=== Begin Enclosure ===
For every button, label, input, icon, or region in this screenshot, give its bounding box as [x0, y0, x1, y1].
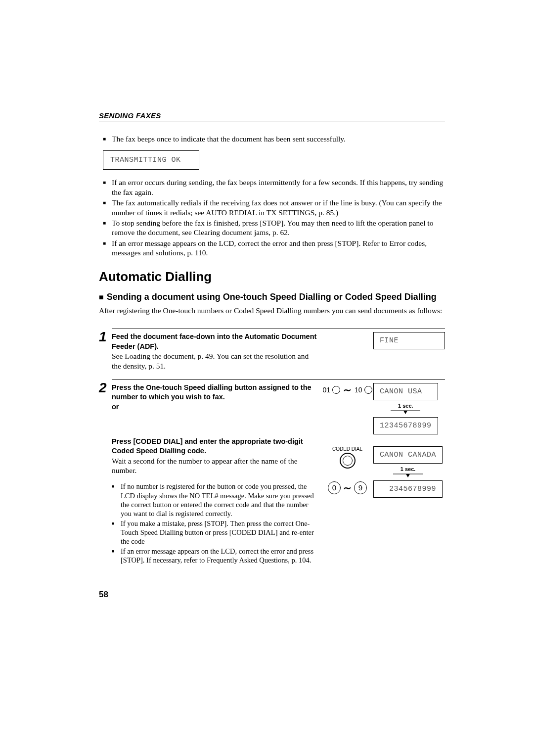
step-2-right-col: 01 ∼ 10 CANON USA 1 sec.: [326, 383, 445, 566]
divider: [112, 379, 445, 380]
page: SENDING FAXES The fax beeps once to indi…: [0, 0, 534, 639]
bullet-item: The fax automatically redials if the rec…: [103, 198, 445, 217]
divider: [112, 329, 445, 329]
coded-dial-bold: Press [CODED DIAL] and enter the appropr…: [112, 437, 318, 456]
page-number: 58: [99, 590, 445, 600]
coded-dial-icon-col: CODED DIAL 0 ∼ 9: [326, 446, 368, 494]
bullet-item: The fax beeps once to indicate that the …: [103, 134, 445, 143]
down-arrow-icon: [373, 410, 438, 415]
svg-marker-1: [403, 411, 407, 414]
step-1: 1 Feed the document face-down into the A…: [99, 329, 445, 371]
lcd-display-number: 12345678999: [373, 417, 438, 434]
section-header: SENDING FAXES: [99, 111, 445, 122]
step-2-or: or: [112, 402, 318, 412]
range-lo: 01: [322, 386, 330, 394]
digit-button-icon: 9: [354, 481, 367, 494]
bullet-item: If an error message appears on the LCD, …: [103, 238, 445, 258]
lcd-display-number: 2345678999: [373, 480, 443, 498]
subheading: Sending a document using One-touch Speed…: [107, 291, 437, 303]
digit-button-icon: 0: [328, 481, 341, 494]
after-bullet-list: If an error occurs during sending, the f…: [103, 178, 445, 257]
coded-dial-rest: Wait a second for the number to appear a…: [112, 457, 298, 474]
bullet-item: To stop sending before the fax is finish…: [103, 218, 445, 237]
bullet-item: If you make a mistake, press [STOP]. The…: [112, 519, 318, 546]
coded-dial-label: CODED DIAL: [332, 446, 362, 452]
coded-dial-block: Press [CODED DIAL] and enter the appropr…: [112, 437, 318, 565]
square-bullet-icon: ■: [99, 292, 104, 302]
step-2: 2 Press the One-touch Speed dialling but…: [99, 379, 445, 566]
down-arrow-icon: [373, 473, 443, 478]
bullet-item: If an error message appears on the LCD, …: [112, 547, 318, 565]
delay-label: 1 sec.: [373, 466, 443, 472]
subheading-row: ■ Sending a document using One-touch Spe…: [99, 291, 445, 303]
intro-bullet-list: The fax beeps once to indicate that the …: [103, 134, 445, 143]
step-2-bullets: If no number is registered for the butto…: [112, 482, 318, 565]
lcd-display-name: CANON USA: [373, 383, 438, 400]
svg-marker-3: [406, 474, 410, 477]
step-1-rest: See Loading the document, p. 49. You can…: [112, 352, 309, 370]
bullet-item: If no number is registered for the butto…: [112, 482, 318, 518]
step-1-right-col: FINE: [326, 332, 445, 371]
digit-range: 0 ∼ 9: [328, 481, 367, 494]
heading-automatic-dialling: Automatic Dialling: [99, 269, 445, 284]
lcd-display-transmitting: TRANSMITTING OK: [103, 150, 199, 170]
step-2-bold: Press the One-touch Speed dialling butto…: [112, 383, 318, 402]
step-number: 2: [99, 381, 112, 395]
range-hi: 10: [355, 386, 362, 394]
button-circle-icon: [332, 386, 340, 394]
step-1-text: Feed the document face-down into the Aut…: [112, 332, 318, 371]
button-circle-icon: [364, 386, 372, 394]
lcd-display-name: CANON CANADA: [373, 446, 443, 464]
step-number: 1: [99, 330, 112, 344]
step-2-text: Press the One-touch Speed dialling butto…: [112, 383, 318, 566]
subheading-intro: After registering the One-touch numbers …: [99, 306, 445, 316]
lcd-display-fine: FINE: [373, 332, 445, 349]
one-touch-range: 01 ∼ 10: [326, 383, 368, 394]
bullet-item: If an error occurs during sending, the f…: [103, 178, 445, 197]
step-1-bold: Feed the document face-down into the Aut…: [112, 332, 318, 351]
delay-label: 1 sec.: [373, 403, 438, 409]
coded-dial-button-icon: [340, 453, 356, 469]
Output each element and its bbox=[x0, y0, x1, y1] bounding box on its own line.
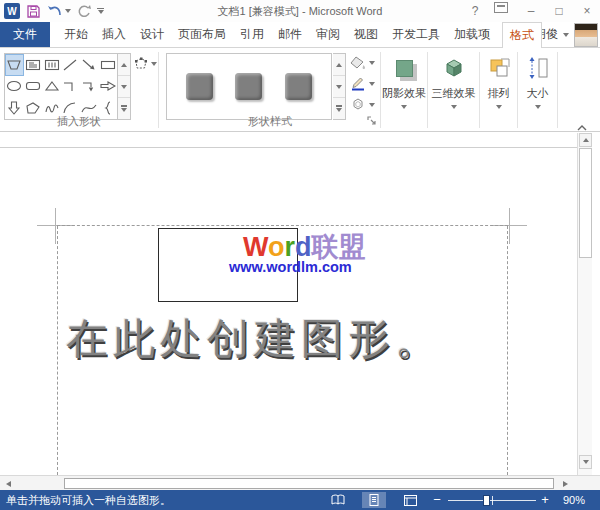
gallery-scroll-down-button[interactable] bbox=[118, 76, 130, 98]
group-label-shape-styles: 形状样式 bbox=[160, 114, 380, 129]
tab-mailings[interactable]: 邮件 bbox=[271, 22, 309, 47]
edit-shape-arrow bbox=[151, 62, 157, 66]
3d-effects-button[interactable]: 三维效果 bbox=[428, 53, 479, 109]
scroll-right-button[interactable] bbox=[559, 478, 572, 489]
tab-developer[interactable]: 开发工具 bbox=[385, 22, 447, 47]
drawing-canvas-top-border bbox=[57, 225, 508, 226]
style-scroll-up-button[interactable] bbox=[333, 54, 345, 76]
shape-icon-textbox[interactable] bbox=[24, 54, 43, 76]
tab-page-layout[interactable]: 页面布局 bbox=[171, 22, 233, 47]
user-avatar[interactable] bbox=[574, 23, 598, 47]
tab-format-active[interactable]: 格式 bbox=[502, 22, 542, 48]
horizontal-scrollbar[interactable] bbox=[0, 475, 577, 490]
shape-outline-button[interactable] bbox=[350, 73, 380, 94]
maximize-button[interactable]: □ bbox=[550, 2, 568, 20]
document-area[interactable]: Word联盟 www.wordlm.com 在此处创建图形。 bbox=[0, 133, 577, 475]
group-separator bbox=[158, 52, 159, 128]
group-arrange: 排列 bbox=[480, 48, 517, 132]
collapse-ribbon-button[interactable] bbox=[576, 118, 588, 136]
print-layout-button[interactable] bbox=[362, 492, 386, 508]
shadow-effects-arrow bbox=[401, 105, 407, 109]
size-button[interactable]: 大小 bbox=[518, 53, 557, 109]
tab-design[interactable]: 设计 bbox=[133, 22, 171, 47]
web-layout-icon bbox=[403, 494, 418, 507]
user-menu-arrow[interactable] bbox=[563, 33, 569, 37]
shape-fill-arrow bbox=[369, 61, 375, 65]
arrange-arrow bbox=[496, 105, 502, 109]
zoom-level[interactable]: 90% bbox=[556, 490, 592, 510]
zoom-in-button[interactable]: + bbox=[538, 490, 552, 510]
arrange-icon bbox=[487, 57, 511, 79]
up-arrow-icon bbox=[121, 63, 127, 67]
tab-file[interactable]: 文件 bbox=[0, 22, 50, 47]
3d-effects-label: 三维效果 bbox=[428, 86, 479, 101]
read-mode-icon bbox=[330, 493, 346, 507]
help-button[interactable]: ? bbox=[466, 2, 484, 20]
shadow-effects-label: 阴影效果 bbox=[381, 86, 427, 101]
shape-icon-trapezoid[interactable] bbox=[5, 54, 24, 76]
shape-icon-triangle[interactable] bbox=[42, 76, 61, 98]
print-layout-icon bbox=[367, 493, 381, 507]
zoom-out-button[interactable]: − bbox=[430, 490, 444, 510]
more-bar bbox=[336, 105, 342, 107]
web-layout-button[interactable] bbox=[398, 492, 422, 508]
zoom-slider-thumb[interactable] bbox=[483, 495, 490, 506]
shape-icon-vertical-textbox[interactable] bbox=[42, 54, 61, 76]
shape-style-preset-2[interactable] bbox=[235, 73, 262, 100]
shape-icon-elbow-arrow-connector[interactable] bbox=[80, 76, 99, 98]
group-shape-styles: 形状样式 bbox=[160, 48, 380, 132]
crop-mark-right-vertical bbox=[509, 208, 510, 244]
group-insert-shapes: 插入形状 bbox=[0, 48, 158, 132]
shape-icon-line[interactable] bbox=[61, 54, 80, 76]
down-arrow-icon bbox=[336, 85, 342, 89]
shape-style-gallery bbox=[166, 53, 332, 120]
tab-add-ins[interactable]: 加载项 bbox=[447, 22, 497, 47]
shape-icon-arrow[interactable] bbox=[80, 54, 99, 76]
down-arrow-icon bbox=[121, 85, 127, 89]
watermark-letter: r bbox=[285, 232, 296, 262]
shape-fill-button[interactable] bbox=[350, 52, 380, 73]
read-mode-button[interactable] bbox=[326, 492, 350, 508]
group-shadow-effects: 阴影效果 bbox=[381, 48, 427, 132]
shape-style-preset-1[interactable] bbox=[186, 73, 213, 100]
watermark-letter: d bbox=[295, 232, 312, 262]
shadow-effects-icon bbox=[396, 60, 413, 77]
minimize-button[interactable]: – bbox=[522, 2, 540, 20]
shape-icon-rectangle[interactable] bbox=[98, 54, 117, 76]
scroll-left-button[interactable] bbox=[2, 478, 15, 489]
tab-references[interactable]: 引用 bbox=[233, 22, 271, 47]
arrange-button[interactable]: 排列 bbox=[480, 53, 517, 109]
scroll-down-button[interactable] bbox=[579, 455, 592, 469]
horizontal-scrollbar-thumb[interactable] bbox=[64, 478, 554, 489]
vertical-scrollbar[interactable] bbox=[577, 133, 592, 475]
status-bar: 单击并拖动可插入一种自选图形。 − + 90% bbox=[0, 490, 600, 510]
shape-icon-rounded-rectangle[interactable] bbox=[24, 76, 43, 98]
edit-shape-button[interactable] bbox=[133, 54, 159, 74]
close-button[interactable]: × bbox=[578, 2, 596, 20]
tab-view[interactable]: 视图 bbox=[347, 22, 385, 47]
tab-review[interactable]: 审阅 bbox=[309, 22, 347, 47]
shadow-effects-button[interactable]: 阴影效果 bbox=[381, 53, 427, 109]
shape-icon-elbow-connector[interactable] bbox=[61, 76, 80, 98]
zoom-slider-center-tick bbox=[492, 496, 493, 505]
scrollbar-corner bbox=[577, 475, 600, 490]
group-label-insert-shapes: 插入形状 bbox=[0, 114, 158, 129]
style-scroll-down-button[interactable] bbox=[333, 76, 345, 98]
ribbon-format-panel: 插入形状 bbox=[0, 47, 600, 132]
ribbon-display-options-icon bbox=[494, 2, 508, 13]
vertical-scrollbar-thumb[interactable] bbox=[579, 148, 592, 258]
ribbon-display-options-button[interactable] bbox=[494, 2, 512, 20]
word-window: W 文档1 [兼容模式] - Microsoft Word ? – □ × bbox=[0, 0, 600, 510]
more-arrow-icon bbox=[121, 108, 127, 112]
size-label: 大小 bbox=[518, 86, 557, 101]
shape-icon-oval[interactable] bbox=[5, 76, 24, 98]
gallery-scroll-up-button[interactable] bbox=[118, 54, 130, 76]
tab-home[interactable]: 开始 bbox=[57, 22, 95, 47]
shape-icon-right-arrow[interactable] bbox=[98, 76, 117, 98]
shape-style-preset-3[interactable] bbox=[285, 73, 312, 100]
shape-effects-arrow bbox=[369, 103, 375, 107]
3d-effects-arrow bbox=[451, 105, 457, 109]
size-icon bbox=[526, 56, 550, 80]
tab-insert[interactable]: 插入 bbox=[95, 22, 133, 47]
group-3d-effects: 三维效果 bbox=[428, 48, 479, 132]
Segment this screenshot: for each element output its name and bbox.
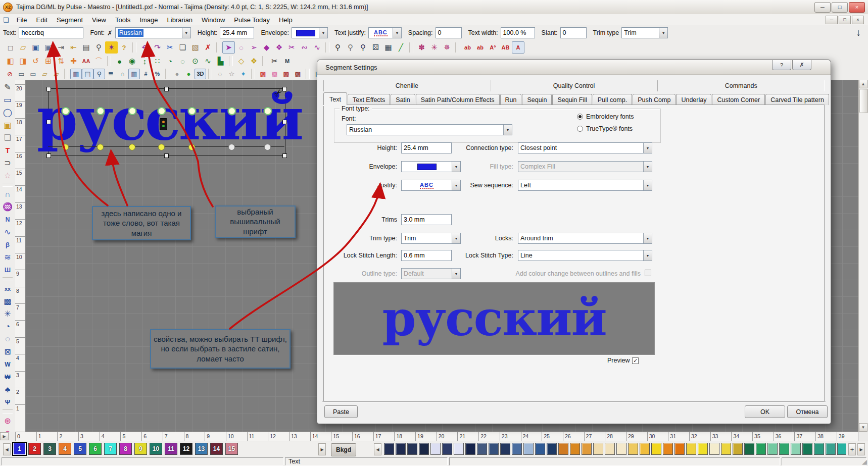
=== End Enclosure ===
▶ **What to work on**
How many lines in the records above contain the word "message"? Answer with the number alone.

▶ **Result of the task**
2